Objective: Our objective was to determine whether CLA-BSI rate varied over CL duration adjusting for changes in risk factor distribution throughout that time.
Methods: We included 27,397 patients with CLs from a tertiary academic medical center between 2002-2007. Data were collected from electronic health records. We used discrete-time hazards to model CLA-BSI across CL duration and obtained adjusted odds ratios (OR) for effect of gender, race, age, patient location, hospital service, and comorbidities on CLA-BSI rate.
Results: Patients developed 1380 CLA-BSI in 409,458 CL-days. CLA-BSI increased through the first two weeks of CL duration from 1.60 per 1000 CL-days (95% confidence interval (CI) 1.39, 1.80) on days 1-3 to 5.07 (95%CI 3.99, 6.16) per 1000 CL-days on days 16-18 (see figure). After dropping to 4.12 (95%CI 3.21, 5.03) per 1000 CL-days to end week three, CLA-BSI increased with subsequent duration.

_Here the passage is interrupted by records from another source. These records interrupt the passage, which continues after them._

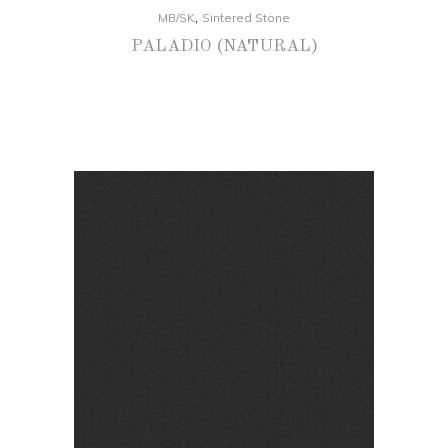
,
MB/SK
Sintered Stone
PALADIO (NATURAL)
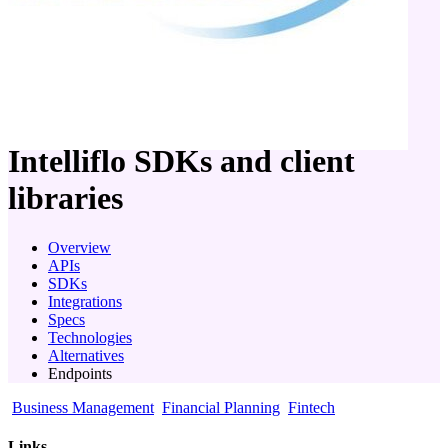
company
Intelliflo
SDKs and client
libraries
Overview
APIs
SDKs
Integrations
Specs
Technologies
Alternatives
Endpoints
Business Management
Financial Planning
Fintech
Links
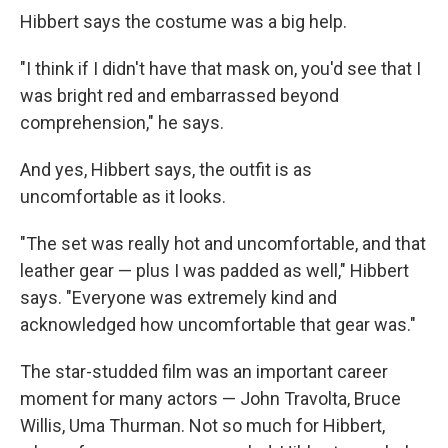
Hibbert says the costume was a big help.
"I think if I didn't have that mask on, you'd see that I
was bright red and embarrassed beyond
comprehension," he says.
And yes, Hibbert says, the outfit is as
uncomfortable as it looks.
"The set was really hot and uncomfortable, and that
leather gear — plus I was padded as well," Hibbert
says. "Everyone was extremely kind and
acknowledged how uncomfortable that gear was."
The star-studded film was an important career
moment for many actors — John Travolta, Bruce
Willis, Uma Thurman. Not so much for Hibbert,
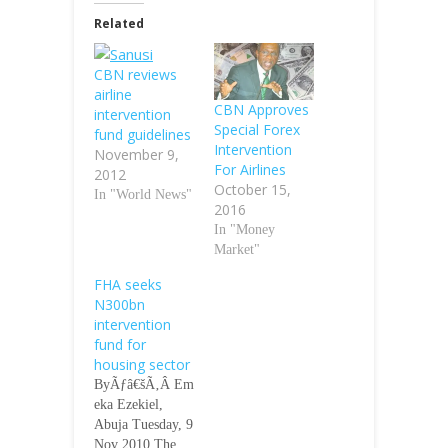
Related
CBN reviews
airline
CBN Approves
intervention
Special Forex
fund guidelines
Intervention
November 9,
For Airlines
2012
October 15,
In "World News"
2016
In "Money
Market"
FHA seeks
N300bn
intervention
fund for
housing sector
ByÃƒâ€šÃ‚Â Em
eka Ezekiel,
Abuja Tuesday, 9
Nov 2010 The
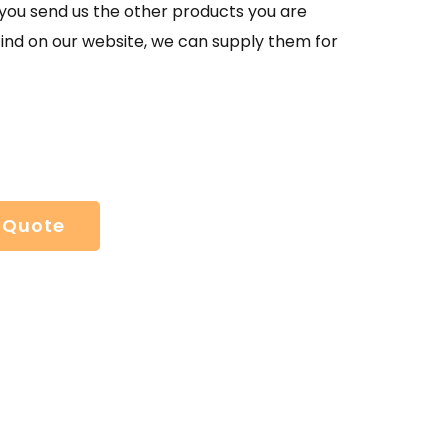
If you send us the other products you are
find on our website, we can supply them for
 Quote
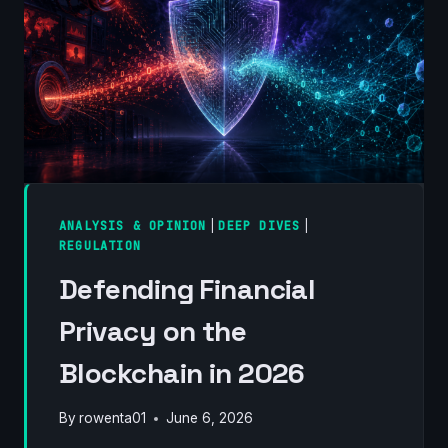
FIELD
GUIDE
ANALYSIS & OPINION
|
DEEP DIVES
|
REGULATION
Defending Financial
Privacy on the
Blockchain in 2026
By
rowenta01
June 6, 2026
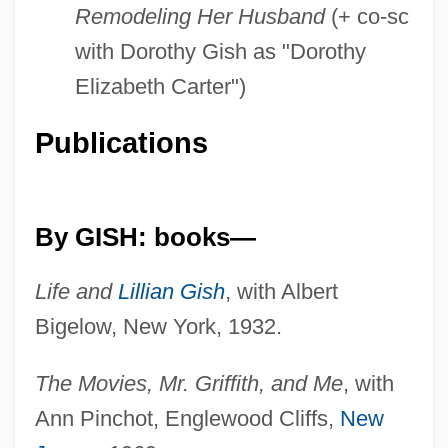
Remodeling Her Husband
(+ co-sc
with Dorothy Gish as "Dorothy
Elizabeth Carter")
Publications
By GISH: books—
Life and
Lillian Gish
, with Albert
Bigelow, New York, 1932.
The Movies, Mr. Griffith, and Me
, with
Ann Pinchot, Englewood Cliffs,
New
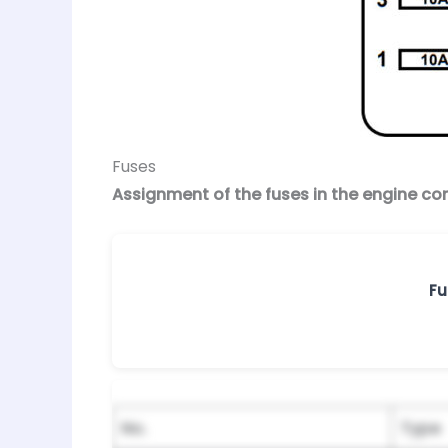
Fuses
Assignment of the fuses in the engine 
Fu
No.
Type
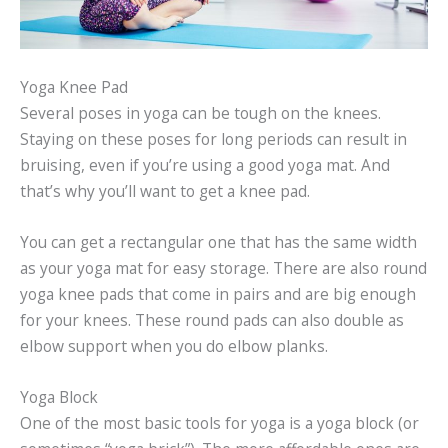
Yoga Knee Pad
Several poses in yoga can be tough on the knees.
Staying on these poses for long periods can result in
bruising, even if you’re using a good yoga mat. And
that’s why you’ll want to get a knee pad.
You can get a rectangular one that has the same width
as your yoga mat for easy storage. There are also round
yoga knee pads that come in pairs and are big enough
for your knees. These round pads can also double as
elbow support when you do elbow planks.
Yoga Block
One of the most basic tools for yoga is a yoga block (or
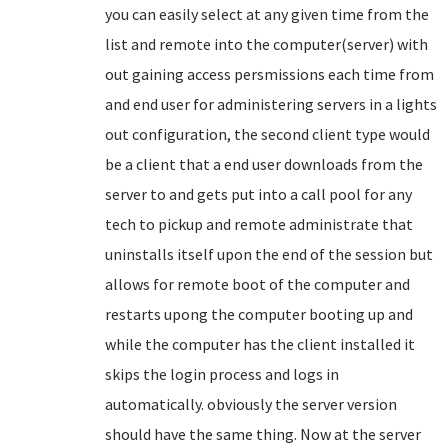
you can easily select at any given time from the
list and remote into the computer(server) with
out gaining access persmissions each time from
and end user for administering servers in a lights
out configuration, the second client type would
be a client that a end user downloads from the
server to and gets put into a call pool for any
tech to pickup and remote administrate that
uninstalls itself upon the end of the session but
allows for remote boot of the computer and
restarts upong the computer booting up and
while the computer has the client installed it
skips the login process and logs in
automatically. obviously the server version
should have the same thing. Now at the server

Risk of CLA-BSI was higher in Black individuals (OR 1.36, 95% CI 1.21, 1.54), and those in intensive care units (OR 1.34, 95% CI 1.19, 1.52) or on a surgical service (OR 1.15, 95% CI 1.00, 1.33). In the first week, males had increased CLA-BSI risk compared to females (OR 1.32, 95% CI 1.13, 1.55).
Conclusions: CLA-BSI rate was not constant across CL duration. Variation remained after adjusting for the changing population at risk. Awareness of patients at increased risk, monitoring throughout hospitalization and timing interventions and surveillance appropriately could reduce the incidence of CLA-BSI.
Figure. Rate of central line associated blood-stream infections over time for men and women (with 95% confidence intervals). Solid line represents men; dotted line represents women.